Sparring can be intimidating. While some people love to spar, it makes others anxious, even to the point or avoiding it altogether. If this describes you, know that there are ways to build your confidence for taekwon-do sparring. Sparring may not become your favourite thing, but there’s no need to fear it. And who knows: maybe you’ll even come to like it.
1. Remember: sparring is a game, not a fight
I’ve seen some hardcore martial artists decry that point sparring styles like taekwon-do are essentially games; you aren’t really learning to fight. But that’s OK. While there’s a place for hard sparring and learning to fight for real, that’s not what most people are into. Most people are better off sticking to light-contact sparring.
Taekwon-do sparring is essentially a game of tag using fight-derived techniques. You don’t need to hurt each other. You barely need to touch each other. And you’re definitely not trying to fight each other. You’re trying to tag your partner’s scoring zones so you can rack up points. That’s it.
And you don’t have to win every time. Sometimes it’s fun just to play.
When people enjoy sparring, they can ramp up the intensity, but it’s still a game. If that level of intensity isn’t for you, you don’t need to go there. If you feel yourself getting worked up, breathe deeply, try to remain calm and remember that it’s just a game.
2. Talk to your instructor
Your instructor wants you to spar. And not just to spar: they want you to enjoy it. So they’re your best ally. And if you don’t talk to your instructor, they can’t help.

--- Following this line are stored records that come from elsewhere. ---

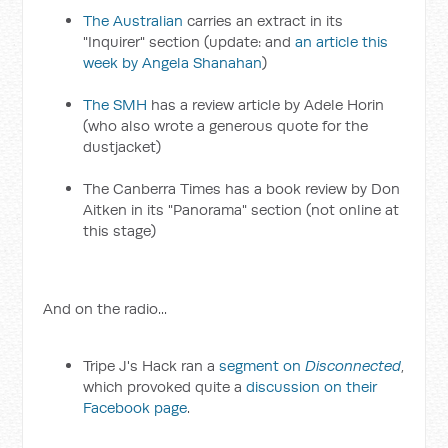
The Australian
carries an extract in its
"Inquirer" section (update: and
an article this
week by Angela Shanahan
)
The SMH
has a review article by Adele Horin
(who also wrote a generous quote for the
dustjacket)
The Canberra Times has a book review by Don
Aitken in its "Panorama" section (not online at
this stage)
And on the radio...
Tripe J's Hack ran a
segment on
Disconnected
,
which provoked quite a
discussion on their
Facebook page
.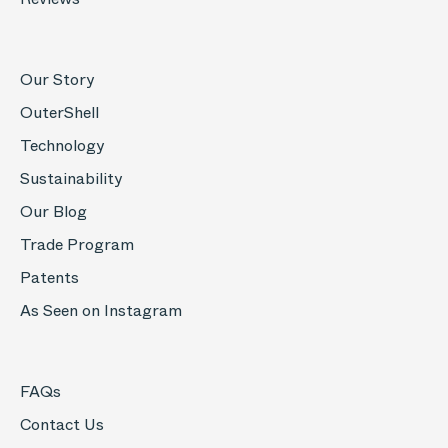
Our Story
OuterShell
Technology
Sustainability
Our Blog
Trade Program
Patents
As Seen on Instagram
FAQs
Contact Us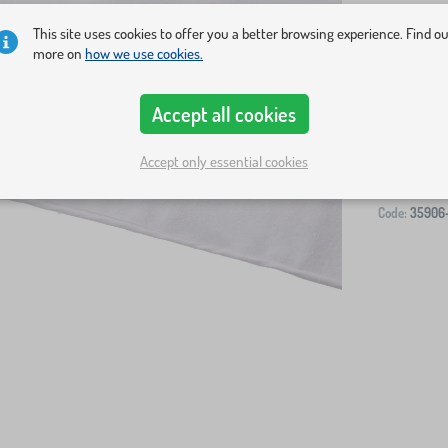
This site uses cookies to offer you a better browsing experience. Find o
more on
how we use cookies.
Accept all cookies
-
Accept only essential cookies
Code:
35906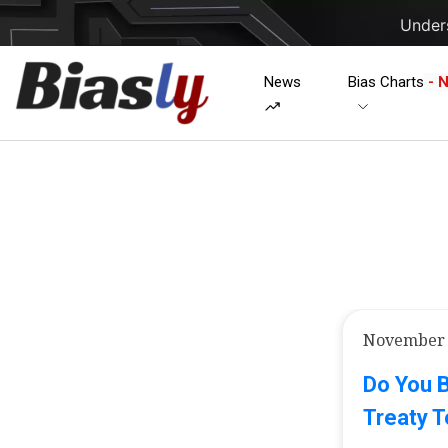
Unders
News
Bias Charts
- 
November 
Do You B
Treaty T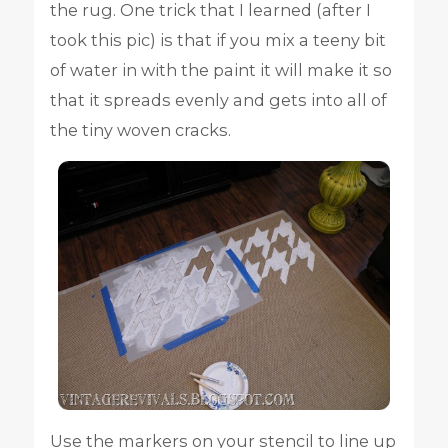
the rug. One trick that I learned (after I
took this pic) is that if you mix a teeny bit
of water in with the paint it will make it so
that it spreads evenly and gets into all of
the tiny woven cracks.
Use the markers on your stencil to line up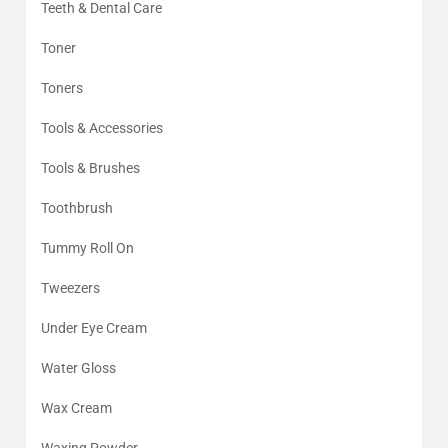
Teeth & Dental Care
Toner
Toners
Tools & Accessories
Tools & Brushes
Toothbrush
Tummy Roll On
Tweezers
Under Eye Cream
Water Gloss
Wax Cream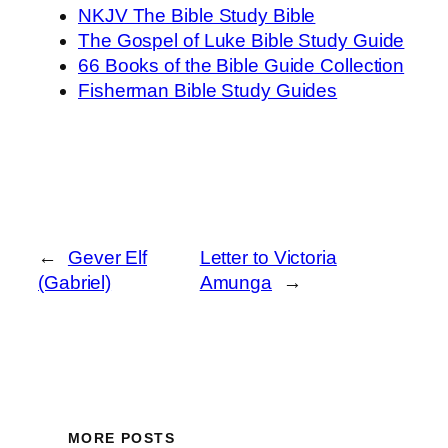
NKJV The Bible Study Bible
The Gospel of Luke Bible Study Guide
66 Books of the Bible Guide Collection
Fisherman Bible Study Guides
←
Gever Elf
Letter to Victoria
(Gabriel)
Amunga
→
MORE POSTS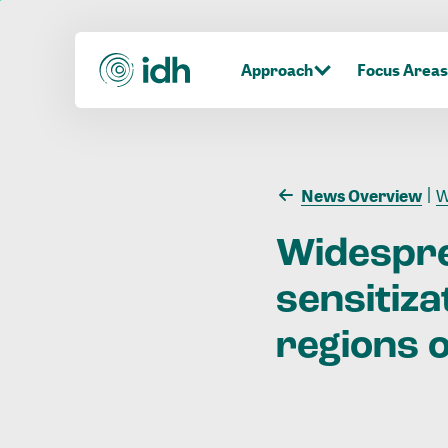
Approach
Focus Areas
News Overview
Wi
Widespr
sensitiza
regions
o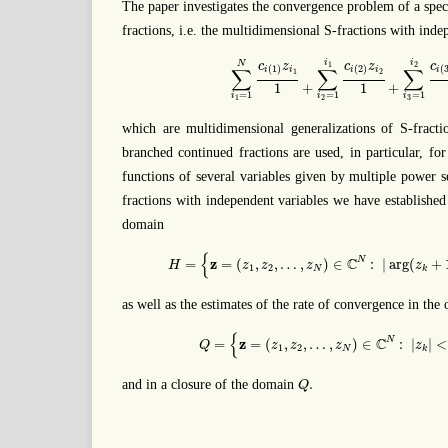
The paper investigates the convergence problem of a spec
fractions, i.e. the multidimensional S-fractions with inde
∑
i
1
=
1
N
c
i
(
1
)
z
i
1
1
+
∑
i
2
=
1
i
1
c
i
(
2
)
z
i
2
1
+
i
i
N
c
z
c
z
c
1
2
(
1
)
(
2
)
(
∑
∑
∑
i
i
i
i
i
1
2
+
+
1
1
=
1
=
1
=
1
i
i
i
2
3
1
which are multidimensional generalizations of S-fraction
branched continued fractions are used, in particular, fo
functions of several variables given by multiple power s
fractions with independent variables we have established
domain
H
=
{
z
=
(
z
1
,
z
2
,
…
,
z
N
)
∈
C
N
:
|
arg
(
z
k
+
1
)
|
{
z
C
N
=
=
(
,
,
…
,
)
∈
:
|
arg
(
+
H
z
z
z
z
1
2
N
k
as well as the estimates of the rate of convergence in the
Q
=
{
z
=
(
z
1
,
z
2
,
…
,
z
N
)
∈
C
N
:
|
z
k
|
<
1
,
{
z
C
N
=
=
(
,
,
…
,
)
∈
:
|
|
<
Q
z
z
z
z
1
2
N
k
Q
.
.
and in a closure of the domain
Q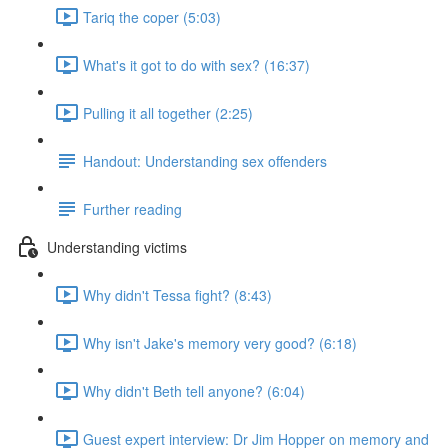
Tariq the coper (5:03)
What's it got to do with sex? (16:37)
Pulling it all together (2:25)
Handout: Understanding sex offenders
Further reading
Understanding victims
Why didn't Tessa fight? (8:43)
Why isn't Jake's memory very good? (6:18)
Why didn't Beth tell anyone? (6:04)
Guest expert interview: Dr Jim Hopper on memory and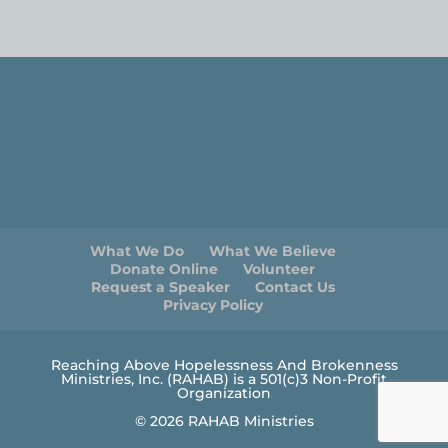
What We Do
What We Believe
Donate Online
Volunteer
Request a Speaker
Contact Us
Privacy Policy
Reaching Above Hopelessness And Brokenness
Ministries, Inc. (RAHAB) is a 501(c)3 Non-Profit
Organization
© 2026 RAHAB Ministries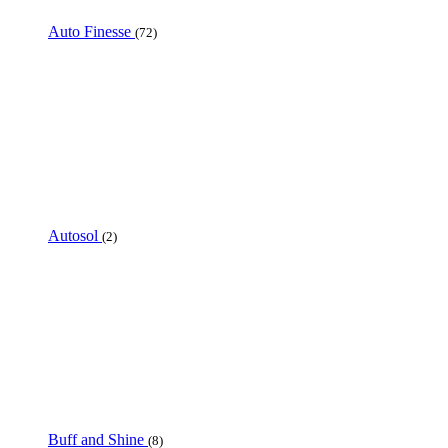
Auto Finesse
(72)
Autosol
(2)
Buff and Shine
(8)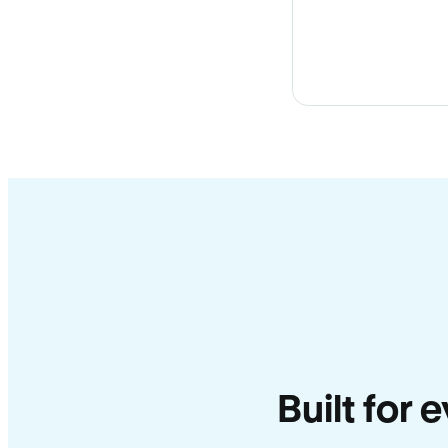
Built for 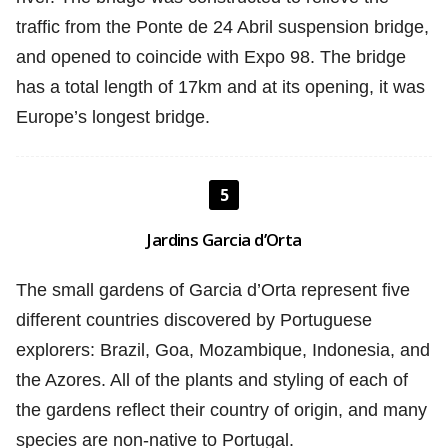
traffic from the Ponte de 24 Abril suspension bridge,
and opened to coincide with Expo 98. The bridge
has a total length of 17km and at its opening, it was
Europe’s longest bridge.
5
Jardins Garcia d’Orta
The small gardens of Garcia d’Orta represent five
different countries discovered by Portuguese
explorers: Brazil, Goa, Mozambique, Indonesia, and
the Azores. All of the plants and styling of each of
the gardens reflect their country of origin, and many
species are non-native to Portugal.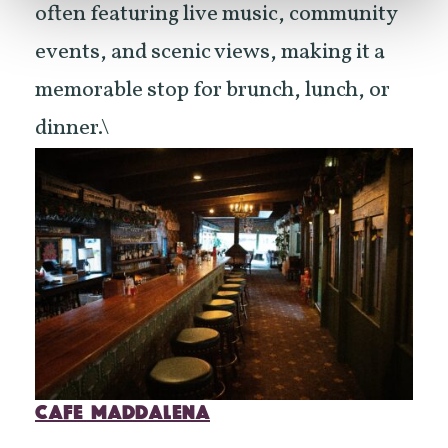
often featuring live music, community
events, and scenic views, making it a
memorable stop for brunch, lunch, or
dinner.\
CAFE MADDALENA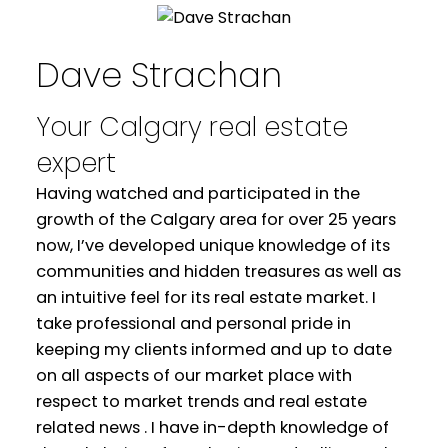
Dave Strachan
Your Calgary real estate
expert
Having watched and participated in the
growth of the Calgary area for over 25 years
now, I’ve developed unique knowledge of its
communities and hidden treasures as well as
an intuitive feel for its real estate market. I
WELCOME
take professional and personal pride in
keeping my clients informed and up to date
YOUR REAL ESTATE EXPERIENCE
on all aspects of our market place with
respect to market trends and real estate
MATTERS
related news . I have in-depth knowledge of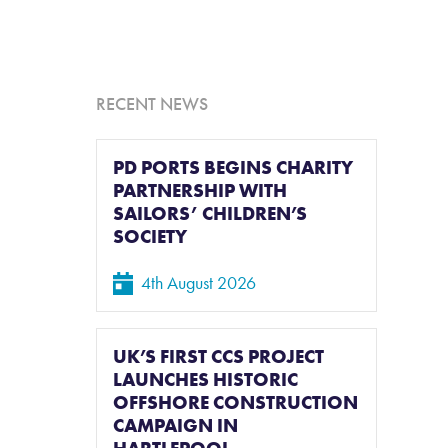
L
RECENT NEWS
PD PORTS BEGINS CHARITY
PARTNERSHIP WITH
SAILORS’ CHILDREN’S
SOCIETY
4th August 2026
UK’S FIRST CCS PROJECT
LAUNCHES HISTORIC
OFFSHORE CONSTRUCTION
CAMPAIGN IN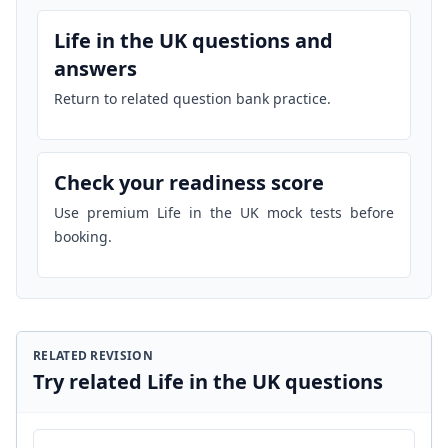
Life in the UK questions and
answers
Return to related question bank practice.
Check your readiness score
Use premium Life in the UK mock tests before
booking.
RELATED REVISION
Try related Life in the UK questions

Tell your instructor about your concerns. Tell them that you have some strategies you want to try to help build your confidence for taekwon-do sparring. Ask if they have any more suggestions. Depending on your instructor’s teaching style, they may help you find suitable sparring partners, they may provide motivation, they may talk to other students to help get them on board with your new strategies, or they may even incorporate some of your ideas into the next sparring class for everyone to try.
3. Try sparring variations
Many taekwon-do clubs use variations on regular free-sparring from time to time, such as allowing only hand techniques, or only foot techniques. These variations introduce some diversity into sparring classes. But they also help students learn by allowing them to focus on only one aspect of their sparring game without having to keep track of everything else at the same time.
You don’t have to wait for your instructor’s command to try a different twist on sparring. As long as your instructor and partner are willing, you could introduce a variation while everyone else is free sparring. For example:
- No contact: Just like regular free sparring, but you and your partner agree that your techniques will not make contact.
- Slow motion: There’s no need for instant-replay super-slow motion. But if you spar at 60-80% of your full speed, you can not only reduce the contact level, but also make it easier to see techniques coming and to think about what you want to throw. This can ease some of the pressure, and has the added benefit of giving you a great way to work on some of the more technical aspects of sparring.
- Sparring tag: I’ve already said that sparring is like a game of tag. But you can also turn it into a literal game of tag. To play, one partner is “it” and can attack. The other partner can only block and dodge. As soon as the partner who is “it” scores a point, the roles switch. Not only does this inject a little extra fun by turning sparring into a more obvious game, but it also helps you work on your defence.
4. Talk to your partner
You’ve already talked to your instructor about your concerns, but make sure to talk to each of your partners as well. Perhaps you want to float the idea of trying a variation on free sparring. Or perhaps you want to stick to light contact. Your partners can’t read your mind. If you don’t tell them, there’s no way for them to know what you want.
5. Have a goal in mind
Each time you spar, try to have some sort of goal in mind. Typically, that goal should be to work on a specific skill. Perhaps you want to focus on using your punches more effectively. Maybe you want to work on dodging. Or perhaps you want to throw a greater variety of kicks. It could be anything. Keeping a goal in mind can help you focus on you instead of on the person trying to kick you back. Over time, you’ll hopefully see your skills improve, which can improve your confidence.
Can’t think of a goal? Ask your instructor. They’ve seen your sparring, and will know where you need to focus most.
Bonus (for instructors): Talk about sparring—a lot
The more you talk about sparring in class, the more you normalize it. It becomes a part of day-to-day taekwon-do life instead of this big, scary thing.
When you do pad drills, talk about how the students can apply them to sparring. Throughout your classes, give you students plenty of tips on sparring technique and strategy. This will help them connect the dots in their heads so they know what to do when they put on the gear.
Start talking about sparring while your students are still white belts. The more they hear you talk about strategy before they start sparring, the less intimidating it will be when they actually gear up.
Building confidence for taekwon-do sparring isn’t magic, but it does take practice. And both the student and the instructor have important roles to play.